Advanced Ingest

Command line utility tools (node.js)

This is the most common way to ingest media in batch and customize ingest to fit the specifics of your media sources.

The Media Ingest Guide describes this process here: Your First Ingest

A reference of the media ingest utilities is available here: elv-utils-js Utilities

Application Integration

Commonly the content fabric backs specific applications which have their own user experience for media ingest.

For applications that already have an ‘asynchronous’ workflow-based user experience, use media ingest APIs directly.

For applications with simple UI controls and no asynchronous workflow capabilties, use the automation engine API, Eluvio O.

Content Fabric API or JavaScript SDK

To embed the media ingest process into your own application you can start with the Content Fabric JavaScript SDK or use the REST/HTTP API directly.

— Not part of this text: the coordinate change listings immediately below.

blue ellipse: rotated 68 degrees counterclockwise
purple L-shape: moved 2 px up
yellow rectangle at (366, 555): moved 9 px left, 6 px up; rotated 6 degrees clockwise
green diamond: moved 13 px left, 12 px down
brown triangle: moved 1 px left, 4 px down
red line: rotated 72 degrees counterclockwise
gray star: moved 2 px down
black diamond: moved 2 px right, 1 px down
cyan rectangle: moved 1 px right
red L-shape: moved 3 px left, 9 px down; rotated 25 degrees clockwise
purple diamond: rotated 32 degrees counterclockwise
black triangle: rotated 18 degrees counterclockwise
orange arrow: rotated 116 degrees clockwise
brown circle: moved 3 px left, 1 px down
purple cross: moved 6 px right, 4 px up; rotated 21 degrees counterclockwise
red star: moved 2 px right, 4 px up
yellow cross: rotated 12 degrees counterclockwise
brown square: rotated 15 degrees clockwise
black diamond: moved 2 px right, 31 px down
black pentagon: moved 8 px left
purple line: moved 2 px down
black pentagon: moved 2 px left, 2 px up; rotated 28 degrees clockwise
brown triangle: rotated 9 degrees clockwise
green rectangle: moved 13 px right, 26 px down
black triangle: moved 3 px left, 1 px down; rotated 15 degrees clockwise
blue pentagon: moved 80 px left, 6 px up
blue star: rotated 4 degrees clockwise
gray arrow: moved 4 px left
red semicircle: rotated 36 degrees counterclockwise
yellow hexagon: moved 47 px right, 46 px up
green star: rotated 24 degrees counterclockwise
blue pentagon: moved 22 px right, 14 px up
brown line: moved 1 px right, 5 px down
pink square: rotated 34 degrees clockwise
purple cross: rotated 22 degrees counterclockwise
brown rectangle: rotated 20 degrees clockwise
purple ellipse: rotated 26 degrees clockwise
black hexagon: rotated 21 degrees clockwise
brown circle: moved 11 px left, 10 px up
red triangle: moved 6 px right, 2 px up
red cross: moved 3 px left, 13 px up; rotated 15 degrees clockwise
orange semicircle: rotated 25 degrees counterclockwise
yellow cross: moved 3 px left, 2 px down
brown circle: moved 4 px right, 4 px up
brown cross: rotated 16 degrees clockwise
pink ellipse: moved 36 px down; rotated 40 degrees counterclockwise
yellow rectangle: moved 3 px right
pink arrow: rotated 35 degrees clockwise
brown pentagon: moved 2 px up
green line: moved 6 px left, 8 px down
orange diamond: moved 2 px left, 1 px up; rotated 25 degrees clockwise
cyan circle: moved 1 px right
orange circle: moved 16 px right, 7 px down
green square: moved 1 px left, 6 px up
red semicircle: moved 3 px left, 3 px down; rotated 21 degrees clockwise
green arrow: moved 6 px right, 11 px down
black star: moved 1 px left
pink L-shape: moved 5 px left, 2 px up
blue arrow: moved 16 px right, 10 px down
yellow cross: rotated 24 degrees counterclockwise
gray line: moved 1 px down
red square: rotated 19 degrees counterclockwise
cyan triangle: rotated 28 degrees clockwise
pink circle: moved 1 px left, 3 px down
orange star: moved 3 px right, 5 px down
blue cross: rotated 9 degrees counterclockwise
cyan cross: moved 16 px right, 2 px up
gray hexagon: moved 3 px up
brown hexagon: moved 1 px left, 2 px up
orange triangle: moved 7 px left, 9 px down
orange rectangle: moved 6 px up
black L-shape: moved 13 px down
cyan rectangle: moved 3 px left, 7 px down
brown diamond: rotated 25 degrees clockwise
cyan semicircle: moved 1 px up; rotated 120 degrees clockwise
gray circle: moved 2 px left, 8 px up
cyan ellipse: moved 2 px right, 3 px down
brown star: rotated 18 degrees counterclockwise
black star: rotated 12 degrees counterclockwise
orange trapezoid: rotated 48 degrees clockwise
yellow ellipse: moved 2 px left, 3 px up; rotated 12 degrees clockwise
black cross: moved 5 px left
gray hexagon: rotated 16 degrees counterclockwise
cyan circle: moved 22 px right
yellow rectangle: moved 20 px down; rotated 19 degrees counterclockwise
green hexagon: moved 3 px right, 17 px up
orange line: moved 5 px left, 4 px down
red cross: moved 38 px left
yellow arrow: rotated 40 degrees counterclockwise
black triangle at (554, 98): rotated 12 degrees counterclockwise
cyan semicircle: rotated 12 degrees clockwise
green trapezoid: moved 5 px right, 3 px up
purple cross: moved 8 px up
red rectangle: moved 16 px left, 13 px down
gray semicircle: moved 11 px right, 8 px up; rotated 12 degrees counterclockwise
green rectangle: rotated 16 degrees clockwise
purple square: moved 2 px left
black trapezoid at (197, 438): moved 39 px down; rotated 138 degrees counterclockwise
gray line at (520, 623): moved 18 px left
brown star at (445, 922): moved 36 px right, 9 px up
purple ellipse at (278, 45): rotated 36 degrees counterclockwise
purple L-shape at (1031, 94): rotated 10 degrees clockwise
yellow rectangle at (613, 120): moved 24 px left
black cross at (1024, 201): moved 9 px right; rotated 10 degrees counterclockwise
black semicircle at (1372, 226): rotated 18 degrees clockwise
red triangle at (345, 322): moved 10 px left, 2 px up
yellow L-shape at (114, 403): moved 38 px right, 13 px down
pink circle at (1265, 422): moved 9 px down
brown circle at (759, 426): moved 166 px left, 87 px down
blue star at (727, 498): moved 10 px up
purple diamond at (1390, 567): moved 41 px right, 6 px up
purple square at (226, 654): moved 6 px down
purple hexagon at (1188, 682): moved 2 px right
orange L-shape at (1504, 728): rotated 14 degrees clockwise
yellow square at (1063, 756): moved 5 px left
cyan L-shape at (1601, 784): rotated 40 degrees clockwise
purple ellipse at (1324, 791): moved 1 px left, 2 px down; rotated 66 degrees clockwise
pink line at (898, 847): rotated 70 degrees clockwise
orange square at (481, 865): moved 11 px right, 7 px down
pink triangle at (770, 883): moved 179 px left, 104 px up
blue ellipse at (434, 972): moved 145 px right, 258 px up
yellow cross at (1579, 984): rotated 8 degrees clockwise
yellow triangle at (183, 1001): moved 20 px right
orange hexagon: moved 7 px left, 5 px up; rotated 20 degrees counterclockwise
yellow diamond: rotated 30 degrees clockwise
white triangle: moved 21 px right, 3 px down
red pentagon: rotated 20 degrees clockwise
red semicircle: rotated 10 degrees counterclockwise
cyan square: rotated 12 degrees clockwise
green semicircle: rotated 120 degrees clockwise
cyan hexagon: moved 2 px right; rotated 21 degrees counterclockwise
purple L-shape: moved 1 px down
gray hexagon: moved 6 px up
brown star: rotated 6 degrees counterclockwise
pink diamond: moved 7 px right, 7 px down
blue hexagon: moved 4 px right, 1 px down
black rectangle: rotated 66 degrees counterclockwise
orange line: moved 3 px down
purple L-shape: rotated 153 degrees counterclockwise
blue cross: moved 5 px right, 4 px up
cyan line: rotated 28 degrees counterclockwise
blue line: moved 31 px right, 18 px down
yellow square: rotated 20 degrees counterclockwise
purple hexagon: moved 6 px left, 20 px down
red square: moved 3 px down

The JavaScript elv-client-js API for media ingest implements basic ingest functionality and consists of the following steps:

  • CreateProductionMaster - create and set up the ‘production master’ object
  • CreateABRMezzanine - create and set up the ‘playable mezzanine’ - this can be the same object as the ‘production master’ or a separate object
  • StartABRMezzanineJobs - launch the media encoding ’long running operations’ (LRO)
  • LROStatus - return the status of the ’long running operations’ (LRO)
  • FinalizeABRMezzanine - commit the newly created mezzanine object

API reference: https://eluv-io.github.io/elv-client-js/module-ElvClient_ABRPublishing.html

Simple ingest sample: https://github.com/eluv-io/elv-client-js/blob/develop/utilities/SimpleIngest.js

Media Workflow Tools (Eluvio O)

When ingesting a large pre-existing media library or including the ingest process into an existing application flow, chose the Eluvio Media Workflow tool:

Considerations:

  • avoids an operator having to enter potentially thousands of records through a form
  • reduces the likelihood of mistakes
  • generally a ‘one time’ project, complete once the media archive is ingested

General deployment considerations:

  • an automation engine, deployed on a private system (no public Internet access required)

  • a custom adaptor, created to convert existing library metadata into the necessary ingest ‘spec’

Example Video Ingest Using Eluvio O

See this API reference to complement the below: Create Mezzanine

For a video with a single audio track:

  1. Create a content object (this will become the ‘production master’) and upload the source file.

Using the elv command line tool, create a new object in the library specified (the ‘Title Masters’ library in this case) and upload the file to it.

elv files upload ./MEDIA/TEST/Meridian-video-1080p-audio-English-stereo.mp4 --library ilib2DWQzgHL2FZRXHEqKBNrzVExH2nR --finalize

The command returns the content ID of the newly created object (qid) as well as its version hash (qhash).

{
  "qid": "iq__4Pv172u4JrUvji1qMeiBu9spY17g",
  "qlib_id": "ilib2DWQzgHL2FZRXHEqKBNrzVExH2nR",
  "write_token": null,
  "qhash": "hq__Bx5qrXMX481FHj3dxUySaNibpVpbU6YtpentCAVSH1phmQ2zEtmFBV27d2bas4hyD614S7C3DL",
  "dest_path": "/",
  ...
}

If elv-o does not have access, ensure that the key in use is part of the Content Admins Access Group and that the group has Manage permissions for the object.

  1. Prepare the job parameters.

Copy the content ID of the newly created object (iq__4Pv172u4JrUvji1qMeiBu9spY17g) and create the job parameters for the ‘create_mezz’ workflow.

API reference: Create Mezzanine

  1. Submit the job.
curl  https://dev.o.svc.eluv.io/queue_job/create_mezz -d @o-job-simple.json -H "api-key: $KEY"

The response will include the job_reference ID which will be used for retrieving the status.

{
  "queue_id": "low_priority",
  "job_reference": "job_1676940424694",
  "queued": true
}
  1. Check the job status
curl https://dev.o.svc.eluv.io/job_status -d '{"job_reference":"job_1676940424694"}' -H "api-key: $KEY"

If the job is still in progress, status is ongoing. When the job is complete, the status becomes complete.

{
  "job_id": "j_1676940427014_create_mezz_0xdbf363c68e5f910cf4bfc8e45500a8ef7c2d89d2be01f8b39550677d76fb2212",
  "status": "ongoing",
  "status_code": 10,
}

For a video with multiple audio tracks, use the same process as the simple job above, with only one difference: add the variant JSON key specifying a list of the additional streams to be included in the mezzanine.